> [WORK TO BE COMPLETED]: Every record, apart from its pictures, should be repeated exactly.

> [DATASET RECORDS]:
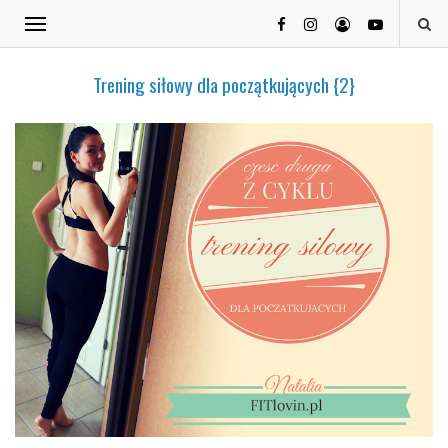
Trening siłowy dla początkujących {2}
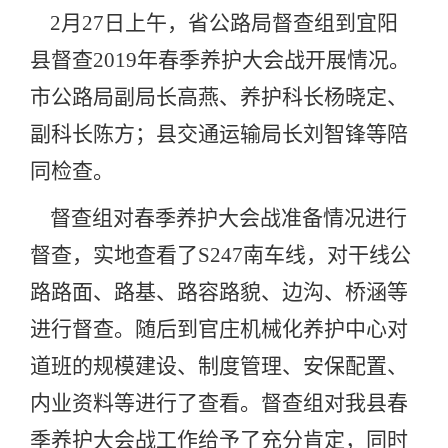
2
月27日
上午，省公路局督查组到宜阳
县督查2019年春季养护大会战开展情况。
市公路局副局长高燕、养护科长杨晓定、
副科长陈方；县交通运输局长刘智锋等陪
同检查。
督查组对春季养护大会战准备情况进行
督查，实地查看了S247南车线，对干线公
路路面、路基、路容路貌、边沟、桥涵等
进行督查。随后到官庄机械化养护中心对
道班的规模建设、制度管理、安保配置、
内业资料等进行了查看。督查组对我县春
季养护大会战工作给予了充分肯定，同时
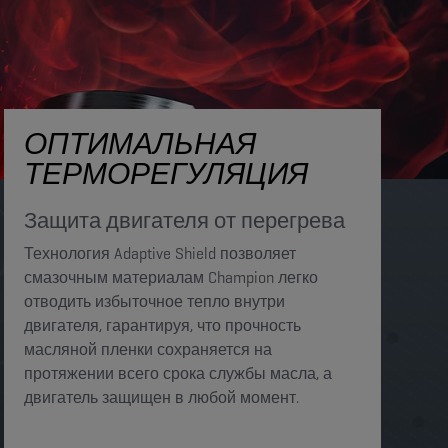
ОПТИМАЛЬНАЯ
ТЕРМОРЕГУЛЯЦИЯ
Защита двигателя от перегрева​​
Технология Adaptive Shield позволяет
смазочным материалам Champion легко
отводить избыточное тепло внутри
двигателя, гарантируя, что прочность
масляной пленки сохраняется на
протяжении всего срока службы масла, а
двигатель защищен в любой момент.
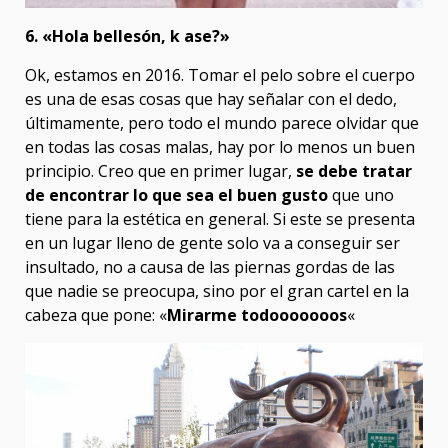
6. «Hola bellesón, k ase?»
Ok, estamos en 2016. Tomar el pelo sobre el cuerpo
es una de esas cosas que hay señalar con el dedo,
últimamente, pero todo el mundo parece olvidar que
en todas las cosas malas, hay por lo menos un buen
principio. Creo que en primer lugar,
se debe tratar
de encontrar lo que sea el buen gusto
que uno
tiene para la estética en general. Si este se presenta
en un lugar lleno de gente solo va a conseguir ser
insultado, no a causa de las piernas gordas de las
que nadie se preocupa, sino por el gran cartel en la
cabeza que pone: «
Mirarme todooooooos
«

> [SOLUTION TO THIS TASK]:
Trening siłowy dla początkujących {2}
2
月27日
上午，省公路局督查组到宜阳
县督查2019年春季养护大会战开展情况。
市公路局副局长高燕、养护科长杨晓定、
副科长陈方；县交通运输局长刘智锋等陪
同检查。
督查组对春季养护大会战准备情况进行
督查，实地查看了S247南车线，对干线公
路路面、路基、路容路貌、边沟、桥涵等
进行督查。随后到官庄机械化养护中心对
道班的规模建设、制度管理、安保配置、
内业资料等进行了查看。督查组对我县春
季养护大会战工作给予了充分肯定，同时
ОПТИМАЛЬНАЯ
ТЕРМОРЕГУЛЯЦИЯ
Защита двигателя от перегрева​​
Технология Adaptive Shield позволяет
смазочным материалам Champion легко
отводить избыточное тепло внутри
двигателя, гарантируя, что прочность
масляной пленки сохраняется на
протяжении всего срока службы масла, а
двигатель защищен в любой момент.
6. «Hola bellesón, k ase?»
Ok, estamos en 2016. Tomar el pelo sobre el cuerpo
es una de esas cosas que hay señalar con el dedo,
últimamente, pero todo el mundo parece olvidar que
en todas las cosas malas, hay por lo menos un buen
principio. Creo que en primer lugar,
se debe tratar
de encontrar lo que sea el buen gusto
que uno
tiene para la estética en general. Si este se presenta
en un lugar lleno de gente solo va a conseguir ser
insultado, no a causa de las piernas gordas de las
que nadie se preocupa, sino por el gran cartel en la
cabeza que pone: «
Mirarme todooooooos
«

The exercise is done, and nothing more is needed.